I was wondering if I could put serpae tetras and other types such as black neon or lemon tetras together, but i only want to do it if they'll all school together. Does anyonw have a tank with this configuration that can tell me if they'll get along and school? 

Thanks


----------



## Araxen (Sep 4, 2006)

I haven't tried it personally but it might work. I have 1 neon in my tank atm and he schools with the 6 Rasbora's I have. I was surprised to see him do it!


----------



## fish_doc (Jan 31, 2005)

Some types of tetras will. Others will not. In order to really enjoy the schooling effect though you need a larger tank. In small tanks they feel secure enough where they can be at either end of the tank and still feel part of the school. In my 10s and 20s I dont notice it but in my 55s you can really start to see the schooling nature of fish.


----------



## savo318 (Aug 15, 2006)

i have neons, 2 flame teras, and now some silver tipped tetras, and whereas they dont spend all the time together, they do keep coming together to make a big shoal and then they swin together for a bit, looks really impressive


----------



## book_em_danio (Jun 12, 2006)

The only inter-species schooling I have seen is Rummy Nose Tetras and Neons.
I've seen some White Clouds attempt, but the Neons ignore them. White Clouds will also attempt to hang out with Danios, until the Danios wear them out. White Clouds are extremely social. Neons on the other hand are very timid. They will spend too much tiome hiding if the fish are significantly larger or their school is smaller than others.

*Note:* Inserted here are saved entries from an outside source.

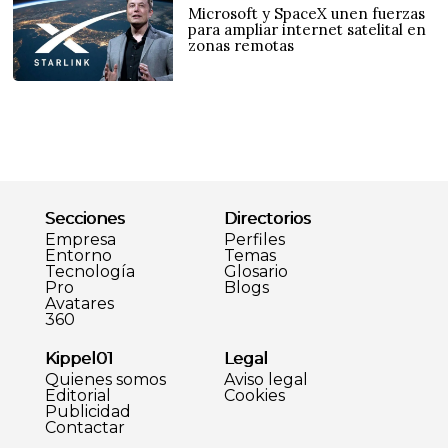
Microsoft y SpaceX unen fuerzas
para ampliar internet satelital en
zonas remotas
Secciones
Directorios
Empresa
Perfiles
Entorno
Temas
Tecnología
Glosario
Pro
Blogs
Avatares
360
Kippel01
Legal
Quienes somos
Aviso legal
Editorial
Cookies
Publicidad
Contactar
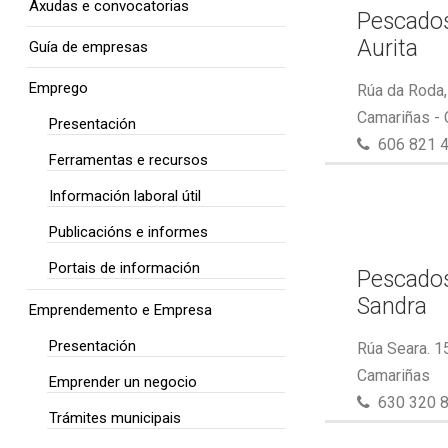
Axudas e convocatorias
Pescados
Aurita
Guía de empresas
Emprego
Rúa da Roda,
Camariñas -
Presentación
606 821 
Ferramentas e recursos
Información laboral útil
Publicacións e informes
Portais de información
Pescados
Sandra
Emprendemento e Empresa
Presentación
Rúa Seara. 1
Camariñas
Emprender un negocio
630 320 
Trámites municipais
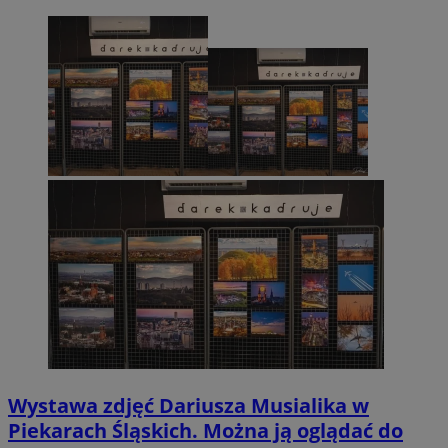
Wystawa zdjęć Dariusza Musialika w
Piekarach Śląskich. Można ją oglądać do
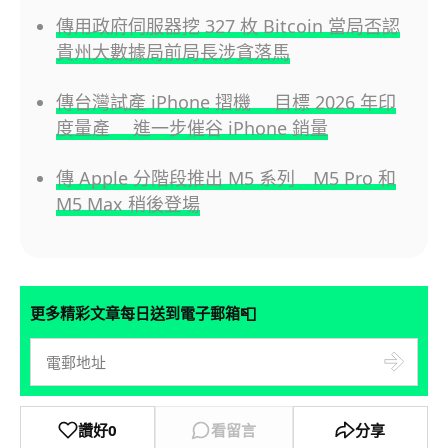
傳用政府伺服器挖 327 枚 Bitcoin 當局否認
貴州大數據局前局長涉貪落馬
傳台灣試產 iPhone 摺機 目標 2026 年印
度量產 進一步催谷 iPhone 銷量
傳 Apple 分階段推出 M5 系列 M5 Pro 和
M5 Max 稍後登場
📮
更多精彩文章每日送到電子郵箱
讚好
0
看留言
分享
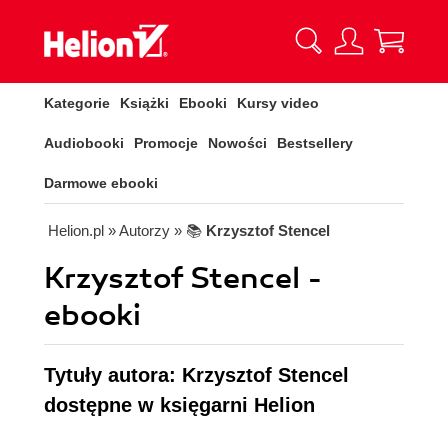
Kategorie
Książki
Ebooki
Kursy video
Audiobooki
Promocje
Nowości
Bestsellery
Darmowe ebooki
Helion.pl
» Autorzy
» 📚
Krzysztof Stencel
Krzysztof Stencel -
ebooki
Tytuły autora: Krzysztof Stencel
dostępne w księgarni Helion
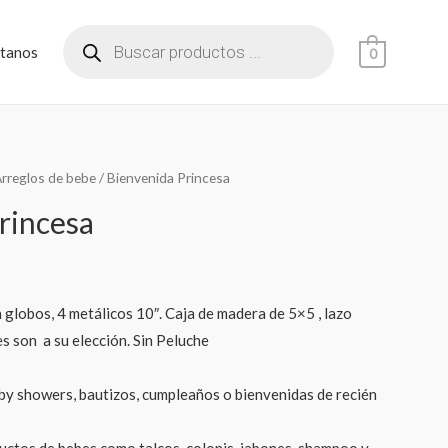
tanos
0
rreglos de bebe
/ Bienvenida Princesa
rincesa
 globos, 4 metálicos 10″. Caja de madera de 5×5 , lazo
 son a su elección. Sin Peluche
by showers, bautizos, cumpleaños o bienvenidas de recién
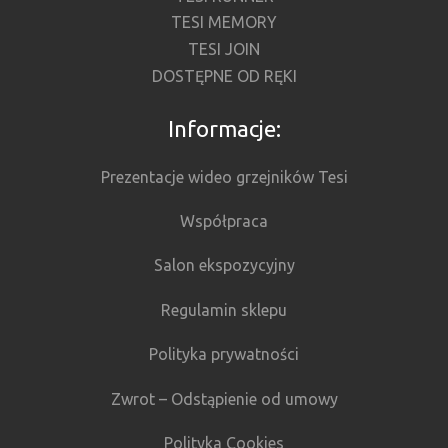
TESI MEMORY
TESI JOIN
DOSTĘPNE OD RĘKI
Informacje:
Prezentacje wideo grzejników Tesi
Współpraca
Salon ekspozycyjny
Regulamin sklepu
Polityka prywatności
Zwrot – Odstąpienie od umowy
Polityka Cookies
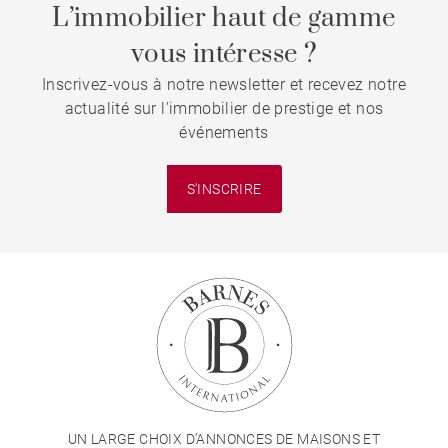
L’immobilier haut de gamme
vous intéresse ?
Inscrivez-vous à notre newsletter et recevez notre
actualité sur l'immobilier de prestige et nos
événements
S'INSCRIRE
UN LARGE CHOIX D'ANNONCES DE MAISONS ET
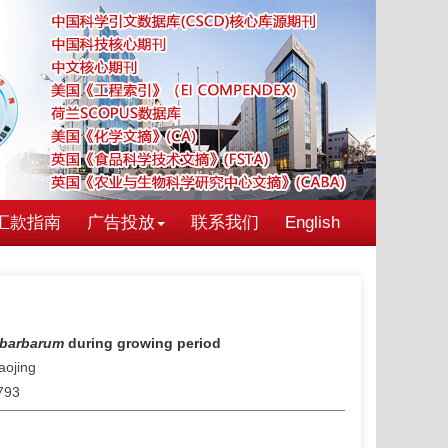
汇款指南
广告投放
联系我们
English
 barbarum
during growing period
aojing
7793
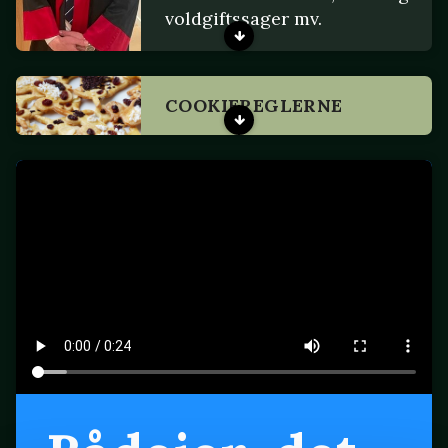
voldgiftssager mv.
COOKIEREGLERNE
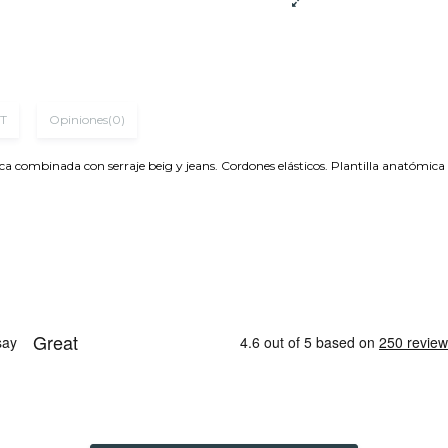
T
Opiniones
(0)
mbinada con serraje beig y jeans. Cordones elásticos. Plantilla anatómica ext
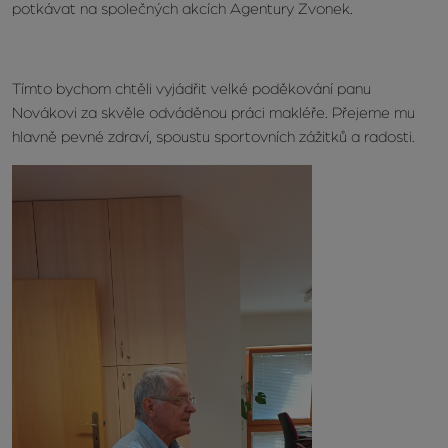
potkávat na společných akcích Agentury Zvonek.
Tímto bychom chtěli vyjádřit velké poděkování panu
Novákovi za skvěle odváděnou práci makléře. Přejeme mu
hlavně pevné zdraví, spoustu sportovních zážitků a radosti.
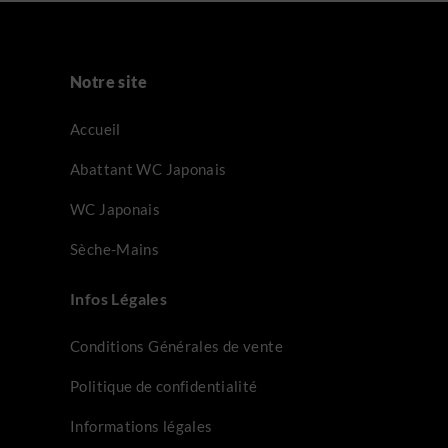
Notre site
Accueil
Abattant WC Japonais
WC Japonais
Sèche-Mains
Infos Légales
Conditions Générales de vente
Politique de confidentialité
Informations légales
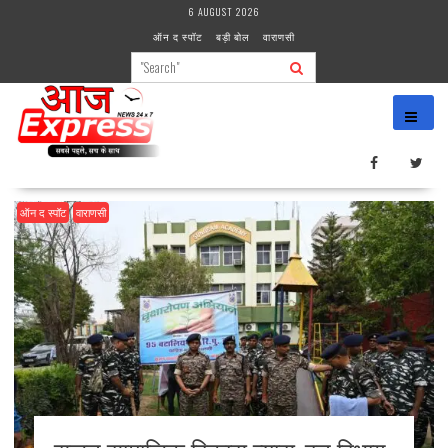
Skip
6 AUGUST 2026
to
ऑन द स्पॉट
बड़ी बोल
वाराणसी
content
ऑन द स्पॉट
वाराणसी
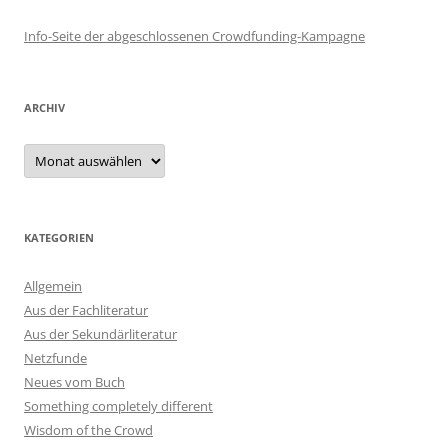
Info-Seite der abgeschlossenen Crowdfunding-Kampagne
ARCHIV
Archiv
KATEGORIEN
Allgemein
Aus der Fachliteratur
Aus der Sekundärliteratur
Netzfunde
Neues vom Buch
Something completely different
Wisdom of the Crowd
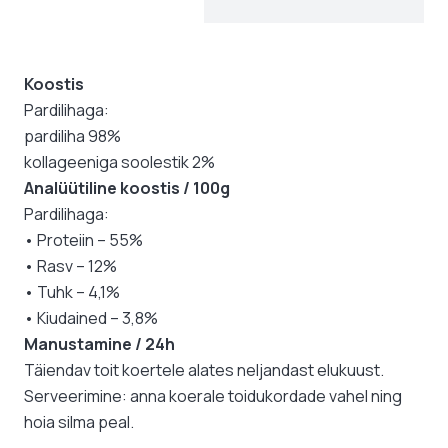
Koostis
Pardilihaga:
pardiliha 98%
kollageeniga soolestik 2%
Analüütiline koostis / 100g
Pardilihaga:
• Proteiin – 55%
• Rasv – 12%
• Tuhk – 4,1%
• Kiudained – 3,8%
Manustamine / 24h
Täiendav toit koertele alates neljandast elukuust.
Serveerimine: anna koerale toidukordade vahel ning
hoia silma peal.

Neons need to dominate a tank, or it is a waste IMHO.


----------



## Cichlid Man (Jan 19, 2005)

IME, Neons, glowlights, cardinals, will all shoal together. 
I wouldn't mix sepraes with other tetras as they'll give them a rough time.
However, in a large tank it looks even better to have lots of different shoals of fish.
For example in a 100g tank you could have:
10 cardinals: middle
10 harelquins: middle/top
10 penguins tetras: middle/top
10 hatchets: top
10 glass cats: all levels during the day.
10 red phantoms: bottom
And one big fish to re-enforce the schooling instinct, e.g. a red-tailed black shark.


----------